When I was a young child, I used to dream about a white tornado. Most times, it was a scary dream: I grew up in the Midwest, which has seen its share of disaster caused by funnel clouds. However, being a child with an optimistic imagination that often turned fire-breathing dragons into puppy-like creatures, I sometimes saw the tornado of my dreams as a hero: sweeping into the basement and straightening up my toys so I wouldn’t get in trouble.
It takes a historian, not an analyst, to figure out where my dreams came from: Ajax had a commercial for its ammonia-based, liquid cleaner beginning in the early 1960s that featured people taking the top off a the bottle, which released a white tornado to carry through the Ajax theme of “stronger than dirt.”
I see the year 2018 as my modern white tornado tackling some grit.

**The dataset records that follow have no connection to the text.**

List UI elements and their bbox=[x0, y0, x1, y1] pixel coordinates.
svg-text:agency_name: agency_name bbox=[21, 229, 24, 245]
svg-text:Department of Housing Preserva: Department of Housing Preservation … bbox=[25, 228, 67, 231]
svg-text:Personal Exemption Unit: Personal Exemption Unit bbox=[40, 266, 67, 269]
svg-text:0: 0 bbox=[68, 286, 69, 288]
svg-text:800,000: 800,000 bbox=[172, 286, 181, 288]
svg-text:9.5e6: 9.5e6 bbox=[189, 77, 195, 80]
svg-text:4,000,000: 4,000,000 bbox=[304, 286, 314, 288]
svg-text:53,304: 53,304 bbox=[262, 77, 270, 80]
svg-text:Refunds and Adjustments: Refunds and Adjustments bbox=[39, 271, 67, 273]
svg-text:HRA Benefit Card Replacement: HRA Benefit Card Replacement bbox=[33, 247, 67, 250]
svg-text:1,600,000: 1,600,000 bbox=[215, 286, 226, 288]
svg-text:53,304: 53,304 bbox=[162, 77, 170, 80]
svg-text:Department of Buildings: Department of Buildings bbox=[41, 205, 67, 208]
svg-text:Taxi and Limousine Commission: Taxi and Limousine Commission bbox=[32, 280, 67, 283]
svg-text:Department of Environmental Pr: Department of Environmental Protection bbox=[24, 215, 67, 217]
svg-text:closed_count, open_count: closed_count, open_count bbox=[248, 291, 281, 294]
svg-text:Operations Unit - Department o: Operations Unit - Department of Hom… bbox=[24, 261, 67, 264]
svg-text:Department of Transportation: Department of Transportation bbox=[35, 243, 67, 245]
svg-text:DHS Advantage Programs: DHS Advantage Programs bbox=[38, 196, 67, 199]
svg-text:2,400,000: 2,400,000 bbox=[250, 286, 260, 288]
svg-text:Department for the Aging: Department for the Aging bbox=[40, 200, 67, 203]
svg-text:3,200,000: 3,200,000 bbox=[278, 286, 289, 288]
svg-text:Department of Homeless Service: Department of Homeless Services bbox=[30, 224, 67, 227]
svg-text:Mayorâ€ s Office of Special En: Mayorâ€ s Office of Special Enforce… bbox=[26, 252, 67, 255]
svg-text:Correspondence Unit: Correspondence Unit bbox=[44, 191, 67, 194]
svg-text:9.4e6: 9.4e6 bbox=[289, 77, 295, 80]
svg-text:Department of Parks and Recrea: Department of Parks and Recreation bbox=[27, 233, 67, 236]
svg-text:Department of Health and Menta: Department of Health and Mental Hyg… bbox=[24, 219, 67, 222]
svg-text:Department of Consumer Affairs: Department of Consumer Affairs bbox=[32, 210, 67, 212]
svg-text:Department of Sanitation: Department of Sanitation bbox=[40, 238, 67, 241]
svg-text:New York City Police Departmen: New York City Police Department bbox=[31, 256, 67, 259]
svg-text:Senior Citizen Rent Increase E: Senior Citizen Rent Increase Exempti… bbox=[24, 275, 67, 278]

My family has experienced great upheaval starting with sickness and injury, then losing a friend to tragedy, seeing a beloved parent lose his ability to function, experiencing the fear of having another parent almost lose her home. The year swept in, destroyed much in its path and created chaos.

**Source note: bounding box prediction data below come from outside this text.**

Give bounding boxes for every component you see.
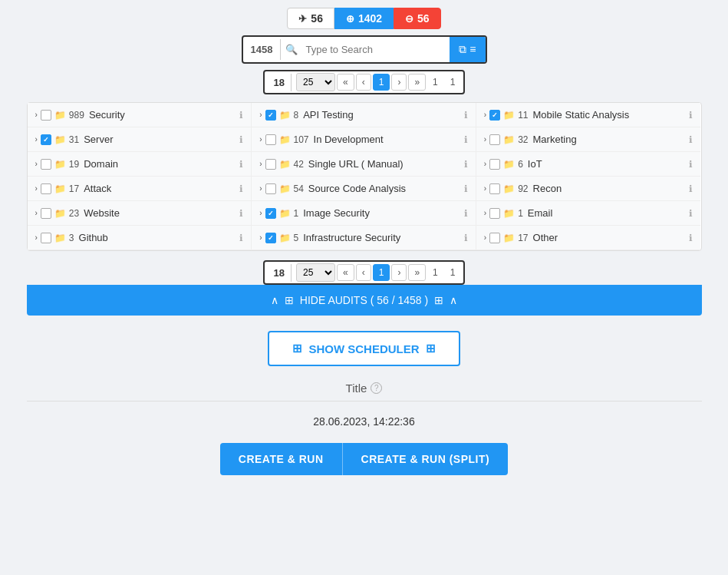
expand-arrow-github[interactable]: › (35, 233, 38, 242)
create-run-button[interactable]: CREATE & RUN (220, 443, 342, 475)
checkbox-source-code[interactable] (265, 183, 276, 194)
search-input[interactable] (302, 39, 450, 60)
expand-arrow-image-security[interactable]: › (259, 209, 262, 217)
info-icon-website[interactable]: ℹ (239, 208, 243, 219)
checkbox-single-url[interactable] (265, 159, 276, 170)
checkbox-github[interactable] (41, 233, 51, 243)
category-item-github[interactable]: ›📁3Githubℹ (28, 226, 252, 250)
expand-arrow-attack[interactable]: › (35, 184, 38, 193)
category-item-website[interactable]: ›📁23Websiteℹ (28, 201, 252, 226)
info-icon-source-code[interactable]: ℹ (464, 183, 468, 194)
category-item-api-testing[interactable]: ›📁8API Testingℹ (252, 103, 476, 127)
category-item-mobile-static[interactable]: ›📁11Mobile Static Analysisℹ (476, 103, 701, 127)
expand-arrow-website[interactable]: › (35, 209, 38, 217)
info-icon-github[interactable]: ℹ (239, 233, 243, 243)
bottom-first-page-btn[interactable]: « (337, 264, 354, 281)
bottom-last-page-btn[interactable]: » (408, 264, 426, 281)
bottom-per-page-select[interactable]: 25 50 100 (296, 263, 335, 282)
category-item-server[interactable]: ›📁31Serverℹ (28, 127, 252, 152)
info-icon-in-development[interactable]: ℹ (464, 134, 468, 145)
category-item-single-url[interactable]: ›📁42Single URL ( Manual)ℹ (252, 152, 476, 177)
category-item-domain[interactable]: ›📁19Domainℹ (28, 152, 252, 177)
category-item-email[interactable]: ›📁1Emailℹ (476, 201, 701, 226)
category-item-infra-security[interactable]: ›📁5Infrastructure Securityℹ (252, 226, 476, 250)
expand-arrow-domain[interactable]: › (35, 160, 38, 168)
collapse-icon-right: ∧ (450, 294, 457, 306)
category-item-iot[interactable]: ›📁6IoTℹ (476, 152, 701, 177)
category-item-attack[interactable]: ›📁17Attackℹ (28, 177, 252, 201)
bottom-next-page-btn[interactable]: › (391, 264, 407, 281)
top-first-page-btn[interactable]: « (337, 74, 354, 91)
checkbox-security[interactable] (41, 110, 51, 121)
cat-name-recon: Recon (533, 183, 687, 194)
expand-arrow-in-development[interactable]: › (259, 135, 262, 144)
checkbox-image-security[interactable] (265, 208, 276, 219)
top-prev-page-btn[interactable]: ‹ (356, 74, 371, 91)
info-icon-infra-security[interactable]: ℹ (464, 233, 468, 243)
top-last-page-btn[interactable]: » (408, 74, 426, 91)
checkbox-in-development[interactable] (265, 134, 276, 145)
category-item-image-security[interactable]: ›📁1Image Securityℹ (252, 201, 476, 226)
checkbox-infra-security[interactable] (265, 233, 276, 243)
filter-button[interactable]: ⧉ ≡ (450, 37, 485, 62)
expand-icon-right: ⊞ (434, 294, 443, 306)
cat-name-api-testing: API Testing (303, 109, 461, 121)
show-scheduler-button[interactable]: ⊞ SHOW SCHEDULER ⊞ (268, 331, 460, 366)
info-icon-single-url[interactable]: ℹ (464, 159, 468, 170)
top-per-page-select[interactable]: 25 50 100 (296, 73, 335, 91)
checkbox-iot[interactable] (489, 159, 500, 170)
top-page-1-btn[interactable]: 1 (373, 74, 390, 91)
info-icon-security[interactable]: ℹ (239, 110, 243, 121)
checkbox-server[interactable] (41, 134, 51, 145)
cat-name-github: Github (79, 232, 237, 243)
info-icon-email[interactable]: ℹ (689, 208, 693, 219)
expand-arrow-email[interactable]: › (484, 209, 486, 217)
top-next-page-btn[interactable]: › (391, 74, 407, 91)
bottom-last-page: 1 (445, 265, 461, 280)
expand-arrow-iot[interactable]: › (484, 160, 486, 168)
category-item-source-code[interactable]: ›📁54Source Code Analysisℹ (252, 177, 476, 201)
category-item-recon[interactable]: ›📁92Reconℹ (476, 177, 701, 201)
category-item-security[interactable]: ›📁989Securityℹ (28, 103, 252, 127)
expand-arrow-other[interactable]: › (484, 233, 486, 242)
expand-arrow-marketing[interactable]: › (484, 135, 486, 144)
checkbox-marketing[interactable] (489, 134, 500, 145)
checkbox-recon[interactable] (489, 183, 500, 194)
cat-count-mobile-static: 11 (518, 110, 528, 121)
bottom-page-1-btn[interactable]: 1 (373, 264, 390, 281)
expand-arrow-infra-security[interactable]: › (259, 233, 262, 242)
category-item-marketing[interactable]: ›📁32Marketingℹ (476, 127, 701, 152)
expand-arrow-mobile-static[interactable]: › (484, 111, 486, 119)
expand-arrow-source-code[interactable]: › (259, 184, 262, 193)
info-icon-attack[interactable]: ℹ (239, 183, 243, 194)
hide-audits-bar[interactable]: ∧ ⊞ HIDE AUDITS ( 56 / 1458 ) ⊞ ∧ (27, 285, 702, 316)
info-icon-domain[interactable]: ℹ (239, 159, 243, 170)
checkbox-domain[interactable] (41, 159, 51, 170)
checkbox-api-testing[interactable] (265, 110, 276, 121)
info-icon-server[interactable]: ℹ (239, 134, 243, 145)
expand-arrow-server[interactable]: › (35, 135, 38, 144)
info-icon-recon[interactable]: ℹ (689, 183, 693, 194)
bottom-prev-page-btn[interactable]: ‹ (356, 264, 371, 281)
expand-arrow-api-testing[interactable]: › (259, 111, 262, 119)
expand-arrow-single-url[interactable]: › (259, 160, 262, 168)
folder-icon-security: 📁 (54, 110, 66, 121)
checkbox-website[interactable] (41, 208, 51, 219)
info-icon-image-security[interactable]: ℹ (464, 208, 468, 219)
category-item-in-development[interactable]: ›📁107In Developmentℹ (252, 127, 476, 152)
category-item-other[interactable]: ›📁17Otherℹ (476, 226, 701, 250)
create-run-split-button[interactable]: CREATE & RUN (SPLIT) (342, 443, 509, 475)
info-icon-mobile-static[interactable]: ℹ (689, 110, 693, 121)
checkbox-other[interactable] (489, 233, 500, 243)
expand-arrow-security[interactable]: › (35, 111, 38, 119)
cat-name-domain: Domain (84, 158, 236, 170)
info-icon-marketing[interactable]: ℹ (689, 134, 693, 145)
checkbox-email[interactable] (489, 208, 500, 219)
checkbox-attack[interactable] (41, 183, 51, 194)
info-icon-api-testing[interactable]: ℹ (464, 110, 468, 121)
cat-name-attack: Attack (84, 183, 236, 194)
info-icon-other[interactable]: ℹ (689, 233, 693, 243)
expand-arrow-recon[interactable]: › (484, 184, 486, 193)
checkbox-mobile-static[interactable] (489, 110, 500, 121)
info-icon-iot[interactable]: ℹ (689, 159, 693, 170)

As a writer, the greatest change is that my co-author, my mom, is moving a thousand-plus miles away. As a mother, the hardest change is that my daughter is doing the same thing. I’m going from being part of the sandwich generation to dealing with a solitude I haven’t felt since I was in my thirties, single and living each day for myself without worrying much about the family who lived so far away.

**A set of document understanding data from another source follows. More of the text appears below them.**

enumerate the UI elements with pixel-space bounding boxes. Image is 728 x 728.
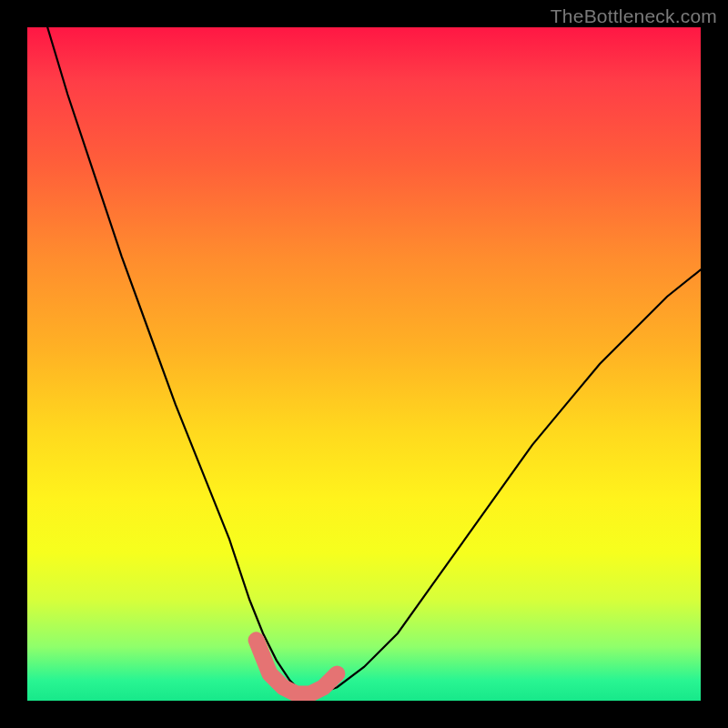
watermark-text: TheBottleneck.com xyxy=(551,5,717,27)
plot-area xyxy=(27,27,701,701)
highlight-minimum xyxy=(257,640,338,693)
bottleneck-curve xyxy=(47,27,701,694)
curve-layer xyxy=(27,27,701,701)
chart-frame: TheBottleneck.com xyxy=(0,0,728,728)
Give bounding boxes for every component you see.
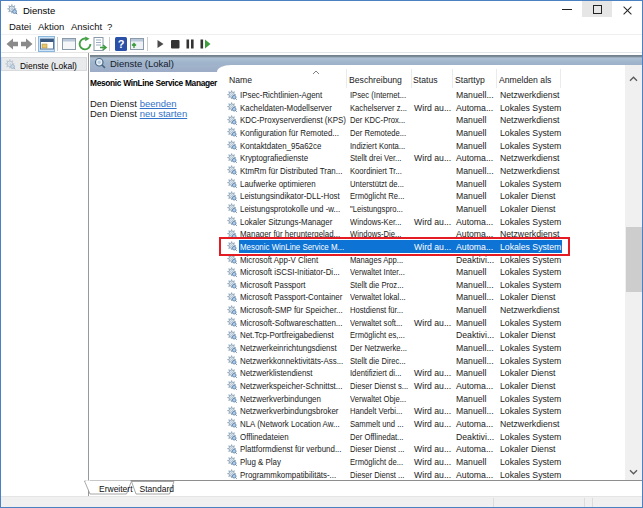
svg-text:?: ? bbox=[118, 38, 125, 50]
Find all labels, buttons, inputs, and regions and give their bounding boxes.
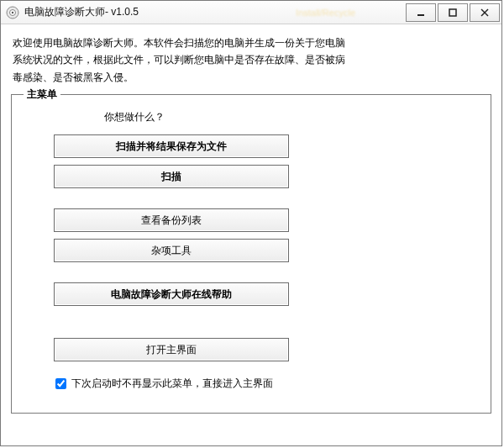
minimize-button[interactable]	[406, 3, 436, 22]
maximize-button[interactable]	[438, 3, 468, 22]
intro-text: 欢迎使用电脑故障诊断大师。本软件会扫描您的电脑并生成一份关于您电脑 系统状况的文…	[13, 34, 490, 86]
intro-line3: 毒感染、是否被黑客入侵。	[13, 71, 134, 83]
scan-and-save-button[interactable]: 扫描并将结果保存为文件	[54, 134, 289, 158]
group-legend: 主菜单	[24, 87, 60, 102]
svg-rect-3	[417, 14, 424, 16]
window-controls	[406, 3, 500, 22]
misc-tools-button[interactable]: 杂项工具	[54, 239, 289, 262]
view-backup-list-button[interactable]: 查看备份列表	[54, 208, 289, 232]
content-area: 欢迎使用电脑故障诊断大师。本软件会扫描您的电脑并生成一份关于您电脑 系统状况的文…	[1, 24, 501, 445]
menu-prompt: 你想做什么？	[104, 110, 449, 124]
close-button[interactable]	[470, 3, 500, 22]
skip-menu-checkbox[interactable]	[55, 378, 66, 389]
online-help-button[interactable]: 电脑故障诊断大师在线帮助	[54, 282, 289, 306]
titlebar: 电脑故障诊断大师- v1.0.5 Install/Recycle	[1, 1, 501, 24]
blurred-text: Install/Recycle	[296, 8, 355, 18]
svg-point-2	[12, 11, 13, 13]
intro-line1: 欢迎使用电脑故障诊断大师。本软件会扫描您的电脑并生成一份关于您电脑	[13, 37, 345, 49]
intro-line2: 系统状况的文件，根据此文件，可以判断您电脑中是否存在故障、是否被病	[13, 54, 345, 66]
scan-button[interactable]: 扫描	[54, 165, 289, 188]
skip-menu-label: 下次启动时不再显示此菜单，直接进入主界面	[71, 377, 273, 391]
skip-menu-checkbox-row[interactable]: 下次启动时不再显示此菜单，直接进入主界面	[55, 377, 449, 391]
app-icon	[6, 6, 19, 19]
svg-rect-4	[449, 9, 456, 16]
open-main-ui-button[interactable]: 打开主界面	[54, 338, 289, 361]
app-window: 电脑故障诊断大师- v1.0.5 Install/Recycle 欢迎使用电脑故…	[0, 0, 502, 446]
window-title: 电脑故障诊断大师- v1.0.5	[24, 5, 139, 19]
main-menu-group: 主菜单 你想做什么？ 扫描并将结果保存为文件 扫描 查看备份列表 杂项工具 电脑…	[11, 94, 491, 414]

My mind is reaching for the positives in this white tornado: my mom will be with my other sisters, well-cared for and in a better living situation. My daughter will get the life experience I think she really needs to grow into her own. I will get some quality time with my husband that we both want and more time to write my own stories. But I’m not a child so it’s not as easy to let go of the dragon. The path the tornado took has left much residue behind: I see it in the sadness on the faces of my husband and sister-in-law; in the stress I see in both my mom and my daughter’s eyes. I feel it my heart when I think about how I’ll live without the wisdom of my ma, the daily laughter of my baby girl, the good-hearted joking of my father-in-law.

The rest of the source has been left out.